[EXERCISE] Below are the records; locate each line with the word "share" and copy it.

BEGIN DATA RECORDS

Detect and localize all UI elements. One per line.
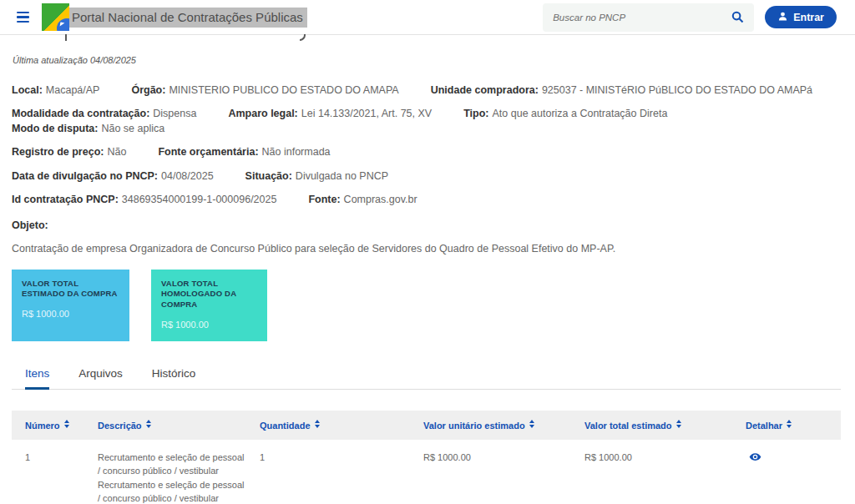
sort-icon xyxy=(787,420,792,428)
metadata-line: Data de divulgação no PNCP:04/08/2025 Si… xyxy=(12,171,841,183)
card-value: R$ 1000.00 xyxy=(161,320,257,330)
eye-icon xyxy=(749,453,761,466)
sort-icon xyxy=(315,420,320,428)
user-icon xyxy=(777,11,788,24)
clipped-page-title-fragment xyxy=(65,34,67,41)
field-amparo-legal: Amparo legal:Lei 14.133/2021, Art. 75, X… xyxy=(228,108,432,120)
card-title: VALOR TOTAL ESTIMADO DA COMPRA xyxy=(22,279,119,300)
login-button[interactable]: Entrar xyxy=(765,6,837,28)
tab-arquivos[interactable]: Arquivos xyxy=(78,367,123,389)
view-item-button[interactable] xyxy=(749,451,761,466)
objeto-label: Objeto: xyxy=(12,219,841,231)
field-local: Local:Macapá/AP xyxy=(12,85,99,97)
sort-icon xyxy=(676,420,681,428)
objeto-text: Contratação de empresa Organizadora de C… xyxy=(12,243,841,255)
contract-metadata: Local:Macapá/AP Órgão:MINISTERIO PUBLICO… xyxy=(12,85,841,206)
card-title: VALOR TOTAL HOMOLOGADO DA COMPRA xyxy=(161,279,257,310)
table-header-row: Número Descrição Quantidade Valor unitár… xyxy=(12,411,841,440)
contract-detail-page: Última atualização 04/08/2025 Local:Maca… xyxy=(0,0,855,504)
cell-quantidade: 1 xyxy=(253,440,417,504)
tab-itens[interactable]: Itens xyxy=(25,367,49,390)
app-header: Portal Nacional de Contratações Públicas… xyxy=(0,0,855,35)
field-modalidade: Modalidade da contratação:Dispensa xyxy=(12,108,196,120)
login-button-label: Entrar xyxy=(793,12,824,23)
field-tipo: Tipo:Ato que autoriza a Contratação Dire… xyxy=(463,108,667,120)
field-situacao: Situação:Divulgada no PNCP xyxy=(245,171,388,183)
column-header-numero[interactable]: Número xyxy=(12,411,91,440)
sort-icon xyxy=(529,420,534,428)
card-valor-homologado: VALOR TOTAL HOMOLOGADO DA COMPRA R$ 1000… xyxy=(151,270,267,341)
items-table: Número Descrição Quantidade Valor unitár… xyxy=(12,411,841,504)
cell-detalhar xyxy=(739,440,841,504)
card-value: R$ 1000.00 xyxy=(22,309,119,319)
detail-tabs: Itens Arquivos Histórico xyxy=(12,367,841,390)
table-row: 1 Recrutamento e seleção de pessoal / co… xyxy=(12,440,841,504)
cell-descricao: Recrutamento e seleção de pessoal / conc… xyxy=(91,440,253,504)
cell-valor-unitario: R$ 1000.00 xyxy=(417,440,578,504)
tab-historico[interactable]: Histórico xyxy=(152,367,196,389)
app-title: Portal Nacional de Contratações Públicas xyxy=(69,8,307,28)
sort-icon xyxy=(64,420,69,428)
value-cards: VALOR TOTAL ESTIMADO DA COMPRA R$ 1000.0… xyxy=(12,270,841,341)
logo-cursor-icon xyxy=(60,23,65,28)
sort-icon xyxy=(146,420,151,428)
field-modo-disputa: Modo de disputa:Não se aplica xyxy=(12,123,164,135)
metadata-line: Local:Macapá/AP Órgão:MINISTERIO PUBLICO… xyxy=(12,85,841,97)
descricao-line: Recrutamento e seleção de pessoal / conc… xyxy=(98,451,246,478)
column-header-valor-total[interactable]: Valor total estimado xyxy=(578,411,739,440)
metadata-line: Registro de preço:Não Fonte orçamentária… xyxy=(12,147,841,159)
field-data-divulgacao: Data de divulgação no PNCP:04/08/2025 xyxy=(12,171,214,183)
field-orgao: Órgão:MINISTERIO PUBLICO DO ESTADO DO AM… xyxy=(131,85,398,97)
search-box xyxy=(543,3,754,32)
search-icon[interactable] xyxy=(731,11,744,23)
field-registro-preco: Registro de preço:Não xyxy=(12,147,126,159)
cell-numero: 1 xyxy=(12,440,91,504)
column-header-quantidade[interactable]: Quantidade xyxy=(253,411,417,440)
card-valor-estimado: VALOR TOTAL ESTIMADO DA COMPRA R$ 1000.0… xyxy=(12,270,129,341)
field-unidade-compradora: Unidade compradora:925037 - MINISTéRIO P… xyxy=(431,85,812,97)
menu-icon[interactable] xyxy=(17,12,29,23)
column-header-valor-unitario[interactable]: Valor unitário estimado xyxy=(417,411,578,440)
field-id-contratacao: Id contratação PNCP:34869354000199-1-000… xyxy=(12,194,276,206)
metadata-line: Id contratação PNCP:34869354000199-1-000… xyxy=(12,194,841,206)
last-update-text: Última atualização 04/08/2025 xyxy=(13,55,841,65)
metadata-line: Modalidade da contratação:Dispensa Ampar… xyxy=(12,108,841,135)
search-input[interactable] xyxy=(553,13,731,23)
field-fonte: Fonte:Compras.gov.br xyxy=(308,194,417,206)
pncp-logo[interactable] xyxy=(42,3,69,31)
descricao-line: Recrutamento e seleção de pessoal / conc… xyxy=(98,478,246,504)
column-header-detalhar[interactable]: Detalhar xyxy=(739,411,841,440)
column-header-descricao[interactable]: Descrição xyxy=(91,411,253,440)
cell-valor-total: R$ 1000.00 xyxy=(578,440,739,504)
field-fonte-orcamentaria: Fonte orçamentária:Não informada xyxy=(158,147,330,159)
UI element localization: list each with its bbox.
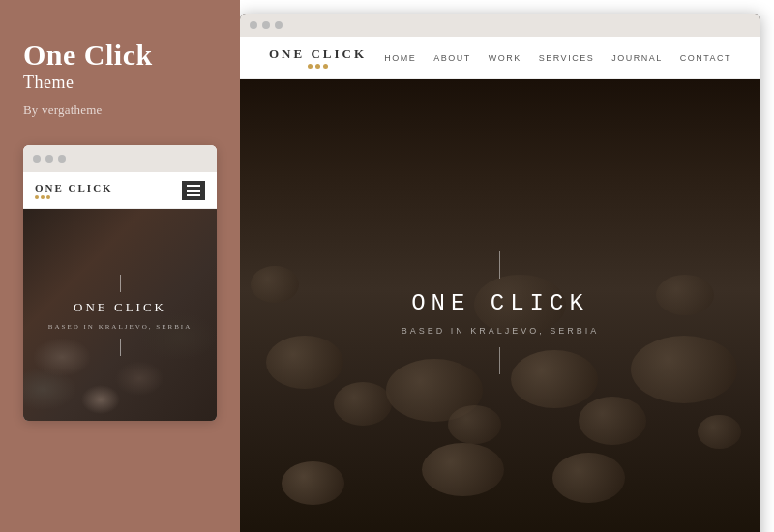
mobile-logo-dot-3 xyxy=(46,195,50,199)
desktop-window-bar xyxy=(240,14,760,37)
window-dot-3 xyxy=(58,155,66,163)
stone-6 xyxy=(579,397,646,445)
hero-subtitle: BASED IN KRALJEVO, SERBIA xyxy=(402,326,600,336)
desktop-logo-dot-1 xyxy=(308,64,313,69)
mobile-hero: ONE CLICK BASED IN KRALJEVO, SERBIA xyxy=(23,209,217,421)
mobile-nav: ONE CLICK xyxy=(23,172,217,209)
desktop-nav-links: HOME ABOUT WORK SERVICES JOURNAL CONTACT xyxy=(384,53,731,63)
hero-line-bottom xyxy=(499,347,500,374)
theme-title: One Click xyxy=(23,39,217,71)
hero-title: ONE CLICK xyxy=(411,290,589,316)
theme-author: By vergatheme xyxy=(23,103,217,118)
desktop-dot-2 xyxy=(262,21,270,29)
mobile-hero-line-bottom xyxy=(120,339,121,356)
nav-link-services[interactable]: SERVICES xyxy=(539,53,594,63)
stone-9 xyxy=(282,461,344,505)
desktop-logo-dot-2 xyxy=(315,64,320,69)
hamburger-icon[interactable] xyxy=(182,181,205,200)
desktop-logo: ONE CLICK xyxy=(269,46,367,69)
mobile-hero-title: ONE CLICK xyxy=(74,300,166,315)
mobile-hero-line-top xyxy=(120,275,121,292)
stone-11 xyxy=(552,453,625,503)
nav-link-contact[interactable]: CONTACT xyxy=(680,53,731,63)
nav-link-work[interactable]: WORK xyxy=(489,53,521,63)
hero-content: ONE CLICK BASED IN KRALJEVO, SERBIA xyxy=(402,251,600,374)
mobile-logo-dots xyxy=(35,195,113,199)
stone-7 xyxy=(631,336,737,403)
desktop-logo-dot-3 xyxy=(323,64,328,69)
window-dot-2 xyxy=(45,155,53,163)
desktop-preview: ONE CLICK HOME ABOUT WORK SERVICES JOURN… xyxy=(240,14,760,532)
theme-subtitle: Theme xyxy=(23,73,217,93)
nav-link-journal[interactable]: JOURNAL xyxy=(611,53,663,63)
mobile-preview-card: ONE CLICK ONE CLICK BASED IN KRALJEVO, S… xyxy=(23,145,217,421)
nav-link-about[interactable]: ABOUT xyxy=(433,53,471,63)
mobile-window-bar xyxy=(23,145,217,172)
stone-8 xyxy=(698,415,741,449)
stone-2 xyxy=(334,382,392,426)
stone-10 xyxy=(422,443,504,496)
stone-1 xyxy=(266,336,343,389)
desktop-logo-text: ONE CLICK xyxy=(269,46,367,62)
hamburger-line-2 xyxy=(187,190,200,192)
desktop-dot-1 xyxy=(250,21,257,29)
nav-link-home[interactable]: HOME xyxy=(384,53,416,63)
desktop-dot-3 xyxy=(275,21,283,29)
stone-14 xyxy=(656,275,714,315)
mobile-logo: ONE CLICK xyxy=(35,182,113,199)
desktop-nav: ONE CLICK HOME ABOUT WORK SERVICES JOURN… xyxy=(240,37,760,79)
mobile-logo-dot-1 xyxy=(35,195,39,199)
mobile-hero-content: ONE CLICK BASED IN KRALJEVO, SERBIA xyxy=(48,275,192,356)
sidebar: One Click Theme By vergatheme ONE CLICK xyxy=(0,0,240,532)
hero-line-top xyxy=(499,251,500,279)
window-dot-1 xyxy=(33,155,41,163)
hamburger-line-3 xyxy=(187,194,200,196)
mobile-logo-dot-2 xyxy=(41,195,45,199)
desktop-hero: ONE CLICK BASED IN KRALJEVO, SERBIA xyxy=(240,79,760,532)
stone-12 xyxy=(251,266,299,303)
mobile-hero-subtitle: BASED IN KRALJEVO, SERBIA xyxy=(48,323,192,331)
hamburger-line-1 xyxy=(187,185,200,187)
desktop-logo-dots xyxy=(308,64,328,69)
stone-4 xyxy=(448,405,501,444)
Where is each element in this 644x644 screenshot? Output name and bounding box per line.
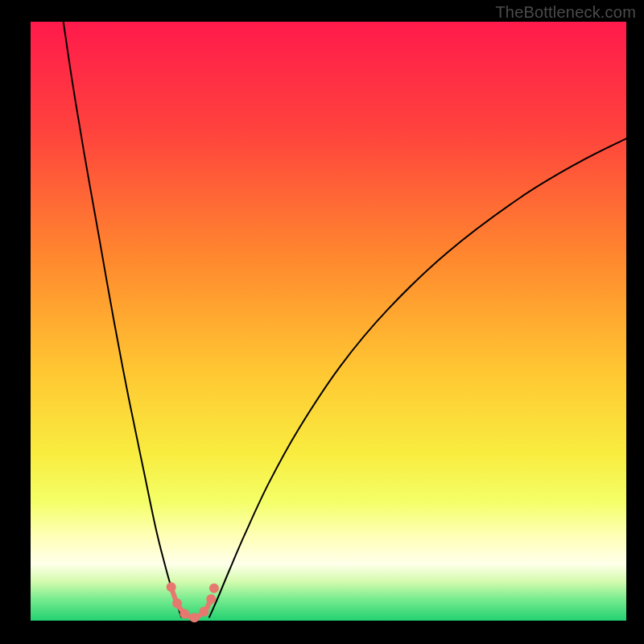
- plot-background: [31, 22, 626, 621]
- trough-dot-0: [167, 582, 176, 592]
- trough-dot-4: [199, 607, 208, 617]
- watermark-text: TheBottleneck.com: [495, 3, 636, 22]
- trough-dot-3: [190, 613, 200, 622]
- trough-dot-6: [209, 584, 219, 593]
- chart-svg: [0, 0, 644, 644]
- trough-dot-2: [180, 609, 189, 618]
- trough-dot-5: [206, 594, 216, 604]
- chart-stage: TheBottleneck.com: [0, 0, 644, 644]
- trough-dot-1: [172, 598, 182, 608]
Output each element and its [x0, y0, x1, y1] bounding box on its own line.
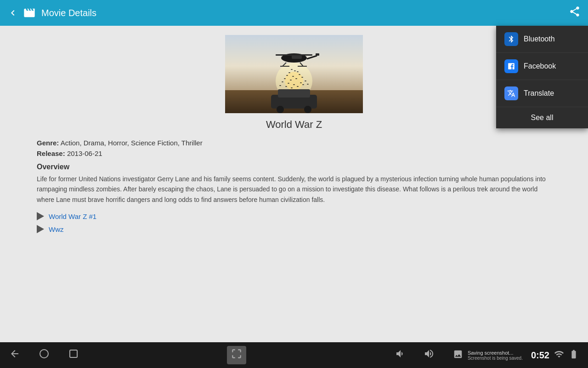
facebook-label: Facebook: [524, 62, 556, 70]
battery-icon: [569, 349, 579, 361]
svg-rect-12: [316, 53, 319, 56]
share-button[interactable]: [569, 6, 581, 20]
sub-notification-text: Screenshot is being saved.: [468, 356, 523, 361]
svg-point-34: [285, 86, 287, 87]
share-dropdown: Bluetooth Facebook Translate See all: [496, 26, 588, 128]
screenshot-status-icon: [453, 349, 463, 361]
nav-right: Saving screenshot... Screenshot is being…: [394, 348, 579, 362]
app-bar: Movie Details: [0, 0, 588, 26]
svg-point-22: [292, 76, 294, 77]
svg-point-35: [291, 87, 293, 88]
translate-icon: [504, 86, 518, 100]
screenshot-nav-button[interactable]: [227, 346, 246, 364]
status-area: Saving screenshot... Screenshot is being…: [453, 349, 579, 361]
bluetooth-label: Bluetooth: [524, 35, 555, 43]
vol-up-button[interactable]: [424, 348, 435, 362]
svg-point-27: [301, 77, 303, 78]
svg-point-39: [40, 350, 48, 358]
film-icon: [22, 6, 37, 20]
svg-point-28: [282, 81, 283, 82]
svg-point-26: [295, 78, 297, 79]
see-all-label: See all: [531, 114, 554, 122]
play-icon-1: [37, 212, 44, 220]
movie-poster: [225, 35, 363, 113]
svg-point-33: [279, 85, 281, 86]
status-text-block: Saving screenshot... Screenshot is being…: [468, 350, 523, 361]
notification-text: Saving screenshot...: [468, 350, 523, 356]
svg-point-37: [302, 84, 304, 85]
nav-center: [227, 346, 246, 364]
svg-point-31: [300, 82, 302, 83]
svg-point-30: [293, 84, 295, 85]
vol-down-button[interactable]: [394, 348, 405, 362]
svg-point-24: [284, 78, 286, 79]
see-all-button[interactable]: See all: [496, 107, 588, 128]
share-translate[interactable]: Translate: [496, 80, 588, 107]
release-value: 2013-06-21: [67, 150, 102, 157]
svg-point-6: [277, 106, 284, 113]
home-nav-button[interactable]: [39, 348, 50, 362]
facebook-icon: [504, 59, 518, 73]
overview-text: Life for former United Nations investiga…: [37, 174, 551, 205]
svg-rect-40: [70, 350, 77, 357]
movie-title: World War Z: [37, 119, 551, 131]
svg-point-23: [299, 74, 300, 75]
overview-heading: Overview: [37, 163, 551, 171]
nav-left: [9, 348, 79, 362]
svg-point-38: [307, 84, 309, 85]
release-label: Release:: [37, 150, 65, 157]
page-title: Movie Details: [41, 8, 569, 18]
movie-genre: Genre: Action, Drama, Horror, Science Fi…: [37, 139, 551, 147]
video-link-1[interactable]: World War Z #1: [37, 212, 551, 220]
svg-point-21: [286, 75, 288, 76]
back-nav-button[interactable]: [9, 348, 20, 362]
svg-point-17: [291, 69, 293, 70]
svg-point-18: [294, 70, 296, 71]
back-button[interactable]: [7, 7, 18, 18]
genre-value: Action, Drama, Horror, Science Fiction, …: [61, 139, 203, 147]
translate-label: Translate: [524, 89, 554, 98]
bluetooth-icon: [504, 32, 518, 46]
svg-point-25: [290, 80, 292, 80]
genre-label: Genre:: [37, 139, 59, 147]
svg-point-29: [288, 83, 289, 84]
video-link-label-2[interactable]: Wwz: [49, 225, 64, 233]
svg-point-32: [305, 80, 306, 81]
svg-rect-5: [278, 89, 310, 98]
svg-point-7: [304, 106, 311, 113]
play-icon-2: [37, 225, 44, 233]
recents-nav-button[interactable]: [68, 348, 79, 362]
video-link-2[interactable]: Wwz: [37, 225, 551, 233]
svg-rect-10: [276, 54, 312, 56]
svg-point-36: [297, 86, 299, 87]
status-time: 0:52: [531, 350, 549, 361]
nav-bar: Saving screenshot... Screenshot is being…: [0, 342, 588, 368]
movie-release: Release: 2013-06-21: [37, 150, 551, 157]
wifi-icon: [554, 349, 564, 361]
svg-point-20: [297, 71, 299, 72]
svg-rect-9: [292, 55, 302, 59]
svg-point-19: [288, 72, 290, 73]
share-bluetooth[interactable]: Bluetooth: [496, 26, 588, 53]
share-facebook[interactable]: Facebook: [496, 53, 588, 80]
video-link-label-1[interactable]: World War Z #1: [49, 213, 96, 220]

END DATA RECORDS

[ANSWER]
share-button[interactable]: [569, 6, 581, 20]
share-dropdown: Bluetooth Facebook Translate See all: [496, 26, 588, 128]
share-translate[interactable]: Translate: [496, 80, 588, 107]
share-bluetooth[interactable]: Bluetooth: [496, 26, 588, 53]
share-facebook[interactable]: Facebook: [496, 53, 588, 80]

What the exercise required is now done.